Salimmo alle case delle guardie per un viale di escrementi e mosche. Lo sgombero forzato del ’97 aveva lasciato segni terribili. Vetri e materassi sfondati, mobili a pezzi, nidi di colombi. Per terra sacchi della posta, un gatto morto, schedari, un volume con nomi di ministri estinti, Scelba, Spagnolli, Ferrari Aggradi. Non era semplice abbandono, era furia demolitrice. Nessuno voleva mollare quel paradiso, Asinara significava Roma lontana, pesce e formaggio gratis. Le guardie al momento dello sfratto pensarono: “Se questo posto non possiamo averlo noi, non sia nemmeno di altri”. Così, in silenzio, Asinara fu fatta a pezzi. In quattro si suicidarono, tra detenuti e guardie. Ed era forse la vendetta del tempo per la deportazione di cent’anni prima.

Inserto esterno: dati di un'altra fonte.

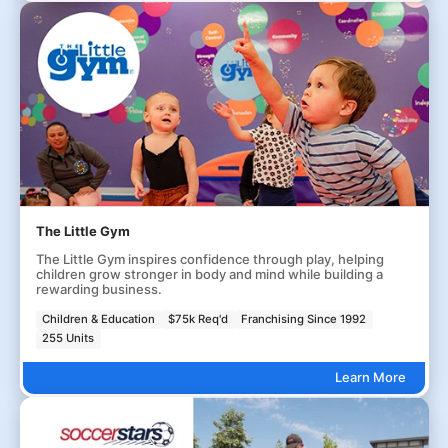
The Little Gym
The Little Gym inspires confidence through play, helping
children grow stronger in body and mind while building a
rewarding business.
Children & Education
$75k Req'd
Franchising Since 1992
255 Units
Learn More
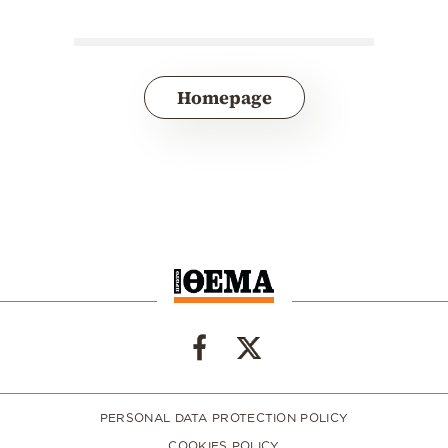
Homepage
PERSONAL DATA PROTECTION POLICY
COOKIES POLICY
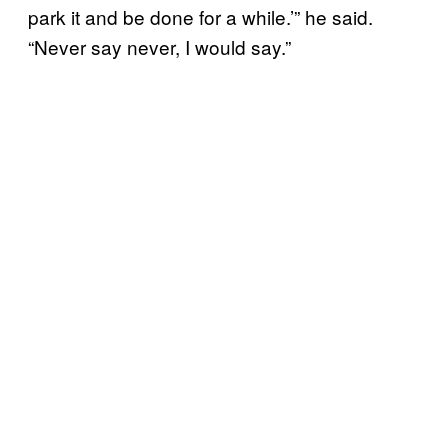
park it and be done for a while.’” he said.
“Never say never, I would say.”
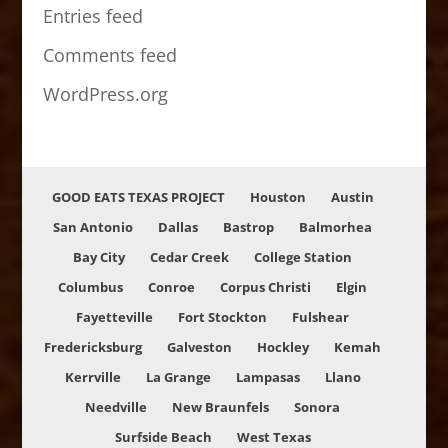
Entries feed
Comments feed
WordPress.org
GOOD EATS TEXAS PROJECT
Houston
Austin
San Antonio
Dallas
Bastrop
Balmorhea
Bay City
Cedar Creek
College Station
Columbus
Conroe
Corpus Christi
Elgin
Fayetteville
Fort Stockton
Fulshear
Fredericksburg
Galveston
Hockley
Kemah
Kerrville
La Grange
Lampasas
Llano
Needville
New Braunfels
Sonora
Surfside Beach
West Texas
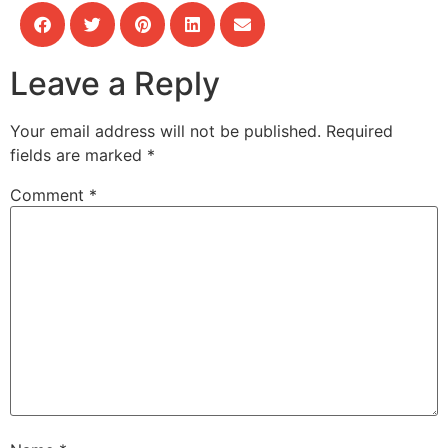
Leave a Reply
Your email address will not be published.
Required
fields are marked
*
Comment
*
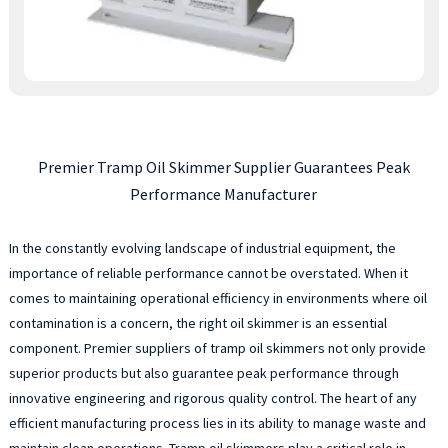
Premier Tramp Oil Skimmer Supplier Guarantees Peak
Performance Manufacturer
In the constantly evolving landscape of industrial equipment, the
importance of reliable performance cannot be overstated. When it
comes to maintaining operational efficiency in environments where oil
contamination is a concern, the right oil skimmer is an essential
component. Premier suppliers of tramp oil skimmers not only provide
superior products but also guarantee peak performance through
innovative engineering and rigorous quality control. The heart of any
efficient manufacturing process lies in its ability to manage waste and
maintain clean operations. Tramp oil skimmers play a critical role in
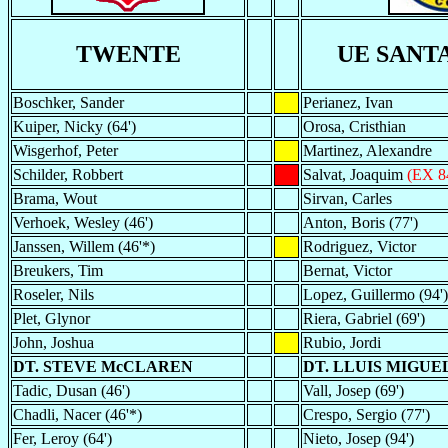
TWENTE
UE SANT
Boschker, Sander
Perianez, Ivan
Kuiper, Nicky (64')
Orosa, Cristhian
Wisgerhof, Peter
Martinez, Alexandre
Schilder, Robbert
Salvat, Joaquim
(EX 8
Brama, Wout
Sirvan, Carles
Verhoek, Wesley (46')
Anton, Boris (77')
Janssen, Willem (46'*)
Rodriguez, Victor
Breukers, Tim
Bernat, Victor
Roseler, Nils
Lopez, Guillermo (94')
Plet, Glynor
Riera, Gabriel (69')
John, Joshua
Rubio, Jordi
DT. STEVE McCLAREN
DT. LLUIS MIGUE
Tadic, Dusan (46')
Vall, Josep (69')
Chadli, Nacer (46'*)
Crespo, Sergio (77')
Fer, Leroy (64')
Nieto, Josep (94')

In fondo alla baia, verso ovest, campeggiava una torre bianca. Con la residenza reale appena restaurata, sembrava l’unica cosa intera dell’Isola. Ce ne andammo in silenzio, parlando a bassa voce. Eravamo soli, senza visite guidate, e in quel genocidio della memoria almeno la magia selvaggia del luogo si svelava. La torre era l’ossario dei prigionieri austroungarici della Grande Guerra. Erano stati portati lì in quindicimila e la metà era morta di stenti e dissenteria. Qualcuno era di Trento, altri di Trieste, la mia città. Parlavano italiano ma morirono egualmente come mosche. L’ingresso era chiuso. La decisione di sbarrarlo era stata presa dopo il furto di un teschio, messo poi in vendita su Internet. Andammo a vedere le docce, dove era avvenuta la disinfestazione degli “stranieri”, direttamente allo sbarco. I ferri suonavano al vento come corde di un pianoforte scordato. Il tetto era semicoperto di finocchio selvatico, il molo scintillava di quarzo e fiorellini vibranti nel maestrale. Spaventai una coppia di tortore, inciampai nella rete di una branda, mi impigliai in una ragnatela. Poi, sazi di silenzio, togliemmo l’ormeggio col vento che declinava. Finimmo all’ancora verso Fornelli per sorso di vino, all’ora dei calamari.